Orin assertion deviceSupports(SHARED_ATOMICS) in cudaimgproc

I have a code which fails only on the Orin(Cuda 11.4, gcc-11.5.0) board with this message:

terminate called after throwing an instance of 'cv::Exception'
  what():  OpenCV(4.10.0-dev) ~/opencv_contrib/modules/cudaimgproc/src/canny.cpp:140: error: (-215:Assertion failed) deviceSupports(SHARED_ATOMICS) in function 'detect'

and works on my older Jetson TX2 (OpenCV version <4.10.0, but I checked this deviceSupports(…) function is there too).

I guess this 2023 year device is definitely supports these atomics, but function deviceSupports(…) return wrong result for some reason.

Which settings should I check to let this function return ‘true’?
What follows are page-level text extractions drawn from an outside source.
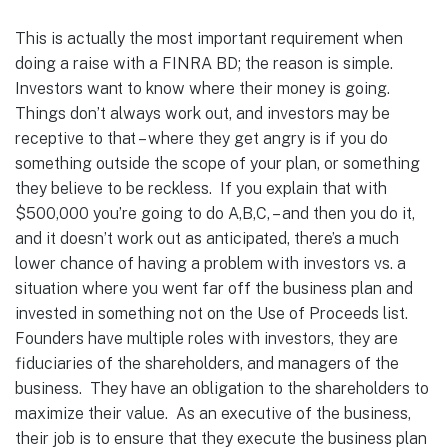
This is actually the most important requirement when
doing a raise with a FINRA BD; the reason is simple.
Investors want to know where their money is going.
Things don’t always work out, and investors may be
receptive to that – where they get angry is if you do
something outside the scope of your plan, or something
they believe to be reckless. If you explain that with
$500,000 you’re going to do A,B,C, – and then you do it,
and it doesn’t work out as anticipated, there’s a much
lower chance of having a problem with investors vs. a
situation where you went far off the business plan and
invested in something not on the Use of Proceeds list.
Founders have multiple roles with investors, they are
fiduciaries of the shareholders, and managers of the
business. They have an obligation to the shareholders to
maximize their value. As an executive of the business,
their job is to ensure that they execute the business plan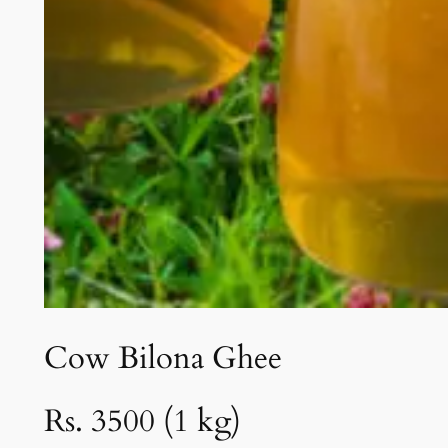
Cow Bilona Ghee
Rs. 3500 (1 kg)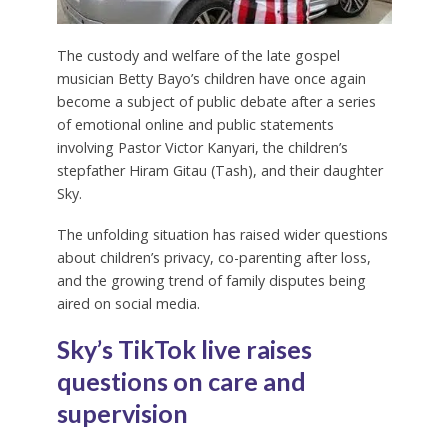
The custody and welfare of the late gospel
musician Betty Bayo’s children have once again
become a subject of public debate after a series
of emotional online and public statements
involving Pastor Victor Kanyari, the children’s
stepfather Hiram Gitau (Tash), and their daughter
Sky.
The unfolding situation has raised wider questions
about children’s privacy, co-parenting after loss,
and the growing trend of family disputes being
aired on social media.
Sky’s TikTok live raises
questions on care and
supervision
If you don’t have a debug version then I guess its some classic printf debugging. What’s the output from

  const int devId = getDevice();
  DeviceInfo dev(devId);
  std::cout << "Device Id: " << devId << std::endl;
  int version = dev.majorVersion() * 10 + dev.minorVersion();
  std::cout << "Major: " << dev.majorVersion() << ", Minor: " << dev.minorVersion() << ", Version: " << version << std::endl;
  std::cout << "Built with shared atomics: " << TargetArchs::builtWith(SHARED_ATOMICS) << std::endl;

What’s your CMake configuration output, specifically the CUDA part which specifies the selected architectures?

Your code print:

Device Id: 0
Major: 8, Minor: 7, Version: 87
Built with shared atomics: 0

My CMake:

set(CUDA_VERSION 11.4)
set(CMAKE_CUDA_ARCHITECTURES 87)
message(STATUS "CUDA architecture is set to " ${CMAKE_CUDA_ARCHITECTURES} )

Prints 87

jtop shows the same:
L4T: 35.3.1
Jetpack: 5.1.1
CUDA Arch BIN: 8.7
CUDA: 11.4.315

Do you mean I need to recompile OpenCV using debugging option?
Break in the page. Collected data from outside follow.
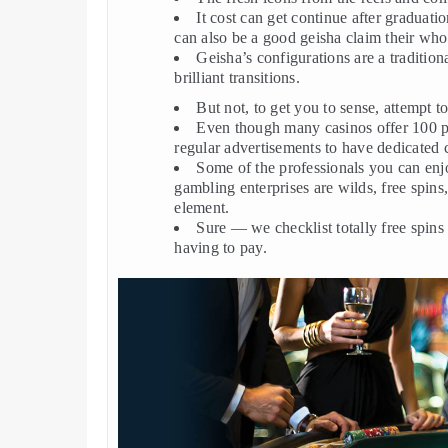
It cost can get continue after graduati
can also be a good geisha claim their whol
Geisha’s configurations are a traditio
brilliant transitions.
But not, to get you to sense, attempt t
Even though many casinos offer 100 per
regular advertisements to have dedicated 
Some of the professionals you can enjoy
gambling enterprises are wilds, free spin
element.
Sure — we checklist totally free spins
having to pay.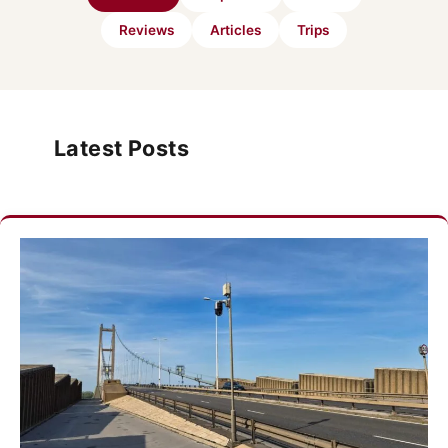
Reviews
Articles
Trips
Latest Posts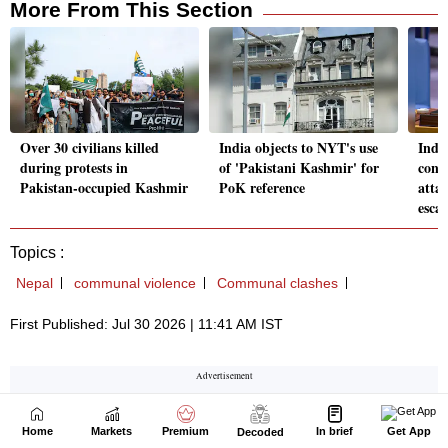
Home
Markets
Premium
In brief
Get App
Decoded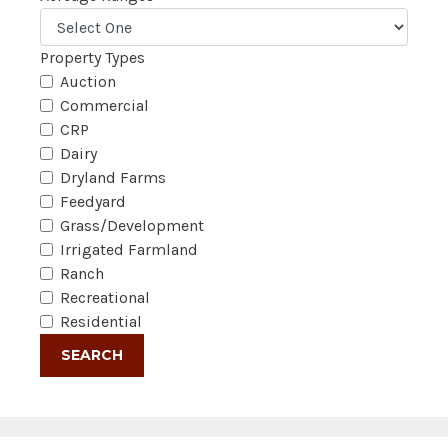
Property Types
Auction
Commercial
CRP
Dairy
Dryland Farms
Feedyard
Grass/Development
Irrigated Farmland
Ranch
Recreational
Residential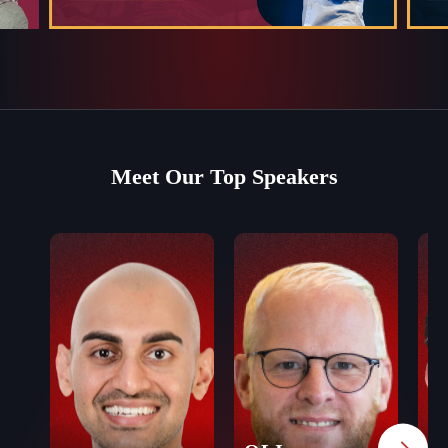
Meet Our Top Speakers
J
No, I meant if you didn’t have a version we could debug, but the output above was sufficient.

The CMake configuration output for CUDA should similar to

NVIDIA CUDA: YES (ver 12.5, CUFFT CUBLAS NVCUVID NVCUVENC)
NVIDIA GPU arch: 50 52 53 60 61 62 70 72 75 80 86 87 89 90
NVIDIA PTX archs: 90

cuDNN: YES (ver 9.2.0)

Can you post your values for the following variables in CMakeVars.txt in your build folder?

OPENCV_CUDA_ARCH_BIN= 86
OPENCV_CUDA_ARCH_FEATURES= 86 86
OPENCV_CUDA_ARCH_PTX= 86

How did you specify the architecture to use when building OpenCV,
CUDA_ARCH_BIN, CUDA_ARCH_PTX, CMAKE_CUDA_ARCHITECTURES
or CUDA_GENERATION?

Thank you for the variables names in the settings. I’ve check PC OpenCV cmake out, it was:

NVIDIA CUDA:                   YES (ver 12.1, CUFFT CUBLAS)
    NVIDIA GPU arch:             50 52 60 61 70 75 80 86 89 90
    NVIDIA PTX archs:

So PTX was empty. While on Orin both PTX and ARCH was empty:

NVIDIA CUDA:                   YES (ver 11.4, CUFFT CUBLAS)
   NVIDIA GPU arch:
   NVIDIA PTX archs:

Probably something changed in ocv distrib and now I have to set these values manually while I never did this before. Since Orin is headless, I’ve added
-DCUDA_ARCH_BIN=8.6 -DCUDA_ARCH_PTX=8.6
and rebuild ocv (btw switched to gcc-10 since gcc-11 gives error). Now your code prints:

Built with shared atomics: 1

And my project cmake prints:

- CUDA_VERSION: 11.4
- CMAKE_CUDA_ARCHITECTURES: 87
- CUDA_ARCH_BIN: 86
- CUDA_ARCH_PTX: 86
- CUDA_GENERATION: 

And now everything works fine.
I am very appreciated for your quick response.

1 Like

I think the default OpenCV architecture search may be disabled on Jetson boards but I’ll need to check.

I would compile for your compute arch only by using -DCUDA_ARCH_BIN=8.7. This will reduce the size of your binary and avoid PTX JIT compilation.

I recompiled OpenCV and my app using -DCUDA_ARCH_BIN=87 (PTX was auto detected as 86). It works fine but I see no changes in my app size ~18MB. By the way, on TX2 it is just 1.8 MB. Could you tell me why it is ~10 times bigger on Orin?
If I use gcc-11 instead of gcc-10 on Orin board app size is ~13MB.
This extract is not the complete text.